12

Duende. That’s what Bertrand and I have christened our perfume-in-progress, though it’ll never be called that if it ever comes out: the name has already been taken by the Spanish designer Jesus del Pozo (and to add insult to injury, for an aquatic fragrance).

To me, the word epitomizes the heart-rending spell of Seville. I taught it to Bertrand the day I gave him the book where I learned about it, the Andalusian poet Federico García Lorca’s Theory and Play of the Duende. But of duende itself, I’m sure he already knew. For all his boyish sweetness and straightforwardness, there’s a dark streak running through his character, a brooding intensity always threatening to boil over as it did during our last session … El duende springs from that darkness.

In most of the Spanish-speaking world, the duende is a goblin. But in Andalusia, the word is used to speak of Flamenco singers, guitarists or dancers, or of bullfighters whose art moves you to tears. You could translate it as ‘soul’ or ‘the blues’; in a 1999 lecture on the love song, the Australian musician Nick Cave calls it ‘the eerie and inexplicable sadness that lives in the heart of certain works of art’. Duende is the tragic awareness of death in life and, when artists are possessed by it, their work resonates in ways mere skill or artistry can never achieve. Bertrand’s got that, and he manages to express it. It’s not by chance incense is one of his favourite materials: his scents are often shot with spirituality or with intimations of death – those earthy, rooty, brackish notes he keeps gravitating to … He’s got soul.

*   *   *

While our sessions are suspended first by Bertrand’s trip then by his intense work schedule, I return time and again to my samples of Duende 3, 4 and 5. The third, the one we’ve deemed most promising, is whispering on my wrist in the tentative tones of a thing unborn. It is strange to encounter perfume in this state, terse, barely adorned, unsure of how to introduce itself – in Lorca’s words, ‘not form but the marrow of form, pure music with a body lean enough to float on air’. The narcotic, honeyed richness of the orange blossom pulled into the mystic, mineral night of the incense; the rusty-metallic flash of blood sullying soft skin.

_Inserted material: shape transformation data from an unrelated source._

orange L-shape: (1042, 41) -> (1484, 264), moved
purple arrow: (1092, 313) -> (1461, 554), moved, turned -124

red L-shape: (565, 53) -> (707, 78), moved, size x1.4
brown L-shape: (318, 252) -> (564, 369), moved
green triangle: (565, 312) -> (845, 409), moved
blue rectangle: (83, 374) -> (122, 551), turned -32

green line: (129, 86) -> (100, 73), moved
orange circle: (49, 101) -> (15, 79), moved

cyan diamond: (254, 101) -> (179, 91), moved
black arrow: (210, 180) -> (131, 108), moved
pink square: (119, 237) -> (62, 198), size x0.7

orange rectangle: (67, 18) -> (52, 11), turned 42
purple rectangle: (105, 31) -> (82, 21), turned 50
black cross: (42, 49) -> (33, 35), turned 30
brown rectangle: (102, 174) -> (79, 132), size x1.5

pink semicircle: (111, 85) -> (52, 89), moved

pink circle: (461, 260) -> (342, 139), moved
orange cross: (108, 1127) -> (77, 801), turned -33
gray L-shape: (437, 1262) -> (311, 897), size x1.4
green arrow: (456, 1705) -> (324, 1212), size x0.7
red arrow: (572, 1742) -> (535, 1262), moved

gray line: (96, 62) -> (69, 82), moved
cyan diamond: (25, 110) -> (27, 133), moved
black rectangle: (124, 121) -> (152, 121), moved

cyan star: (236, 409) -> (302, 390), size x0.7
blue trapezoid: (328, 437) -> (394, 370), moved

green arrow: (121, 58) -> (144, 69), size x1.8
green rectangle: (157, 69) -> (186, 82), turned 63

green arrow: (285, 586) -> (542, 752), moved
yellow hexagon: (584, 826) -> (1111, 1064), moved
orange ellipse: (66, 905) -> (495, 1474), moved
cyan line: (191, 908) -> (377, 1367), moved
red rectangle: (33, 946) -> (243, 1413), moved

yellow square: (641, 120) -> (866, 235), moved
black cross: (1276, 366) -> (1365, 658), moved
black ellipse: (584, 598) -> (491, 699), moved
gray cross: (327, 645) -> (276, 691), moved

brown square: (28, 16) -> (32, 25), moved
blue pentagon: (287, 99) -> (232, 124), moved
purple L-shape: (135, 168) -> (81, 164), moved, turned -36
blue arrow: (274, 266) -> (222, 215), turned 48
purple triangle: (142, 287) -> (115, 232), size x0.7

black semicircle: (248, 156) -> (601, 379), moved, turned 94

‘All that has dark sounds has duende,’ writes Lorca, as he explains that an artist can be inspired either by the angel or the muse: ‘the angel brings light, the muse form.’ But the duende is more than just a source of inspiration: it is a demon the artist struggles with, ‘not a question of skill, but of a style that’s truly alive’.

Should a perfumer surrender to his duende? Probably not. Perfume is meant to charm like the muse or dazzle like the angel, not ‘burn the blood like powdered glass’. But perfume can have duende since, like music, dance and spoken poetry, ‘the living flesh is needed to interpret [it]’ with ‘forms that are born and die, perpetually’. Is perfume not a perpetually moving space of beauty borne by living flesh?

Duende is the blade that tears beauty away from you even as you experience it most fully; it is the becoming-a-memory embedded in each moment of grace; a thing that is real and yet an ungraspable wisp, just as perfume conjures both the presence and absence of a loved one, a moment of the past, a persona worn and shed. An object that consumes itself as you experience it, whose very enjoyment signifies its annihilation, except as an ever-shifting imprint on the soul …

*   *   *

So now is the time to reach into that hallway closet and to pull out what’s slept there for two decades. A Venetian notebook with a pattern of cream and green fern leaves. And a black glass bottle with a frieze of nymphs.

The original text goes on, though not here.